The mascara story goes like this

5th grade consisted of:

- the aforementioned perm/bang combo
- 3" thick lenses engulfed by heavy maroon plastic frame
- the fact that the frames were large enough to dip below my cheekbones and encroach upon the upturned corners of my mouth deserves its own bullet
- i was already nearing 5'4". i spent the next 15 years growing two inches, but when i was 10, i was a giant. in girth and stature.
- although i appreciate them now, my superman-long eyelashes gave me more than a little headache


So, sitting in class one day in 5th grade (mind you, I was right about 10 or 11 ... WAY TOO OLD TO DO THIS) I had reached the breaking point with the eyelashes brushing my glasses. It's not so much the downward part of the blink that's annoying. In the downward stroke, the eyelashes press past the eyewear and sort of invert their upward curly shape and have to lay on their sides at the blink-bottom. On the upward blink stroke, it can happen that the eyes can open entirely, while the inverted curl of the lash is caught on the eyeglasses. Thus, requiring the user to pull off the glasses or stick ones fingers behind the lenses to free the lash from the lens.

Let's add to this that my mother had me wearing mascara when I was 10 so that "people could see my beautiful eyes" from behind the pair of coke bottles on my face.

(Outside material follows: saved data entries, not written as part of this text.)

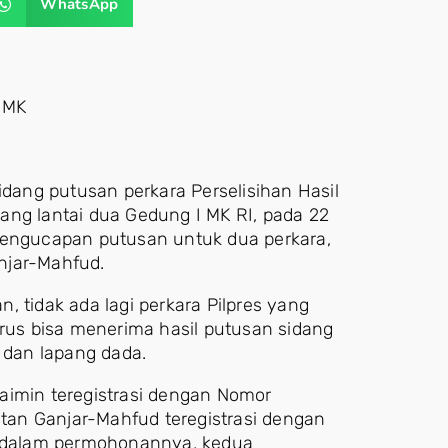
WhatsApp
 MK
ang putusan perkara Perselisihan Hasil
ang lantai dua Gedung I MK RI, pada 22
 pengucapan putusan untuk dua perkara,
njar-Mahfud.
, tidak ada lagi perkara Pilpres yang
arus bisa menerima hasil putusan sidang
a dan lapang dada.
aimin teregistrasi dengan Nomor
an Ganjar-Mahfud teregistrasi dengan
 dalam permohonannya, kedua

So in the blinking process, the downward blink caused mascara (aka, bat guano) smears splatterpainted in a line across my lenses, and the upward blink left me unable to open my eyes completely.

It was on one such occasion (blink, blink. strain to open eyes without using my hands, shoving my greasy fingers behind the lenses to release the lashes and leaving a smear of bat guano and palm grease in my wake) that a light bulb went off in my head.
Bathroom pass in hand, I sprinted down the hallway with the dreaded safety scissors tucked in my pocket (lord knows, I didn't run with scissors in my hand) and proceeded to whack off every last lash on both my eyes.

A happy blinker, I was.

4 comments:

Karo said...

I really, really think your readership needs photographic evidence of this stage of your life.

Get thee to a scanner!

Susie the Bear said...

Did you cut them completely off or just give them a nice litte trim?

Missy said...

Gone completely. I suppose if you were to have touched them, you might have felt a bristle-ey remnance. But I'm not sure the wee stumps peeking out gave any solace to my mother.

That lady is a saint.

Sadly, there are no pictures of this event.

Anonymous said...

How have I never heard this story before?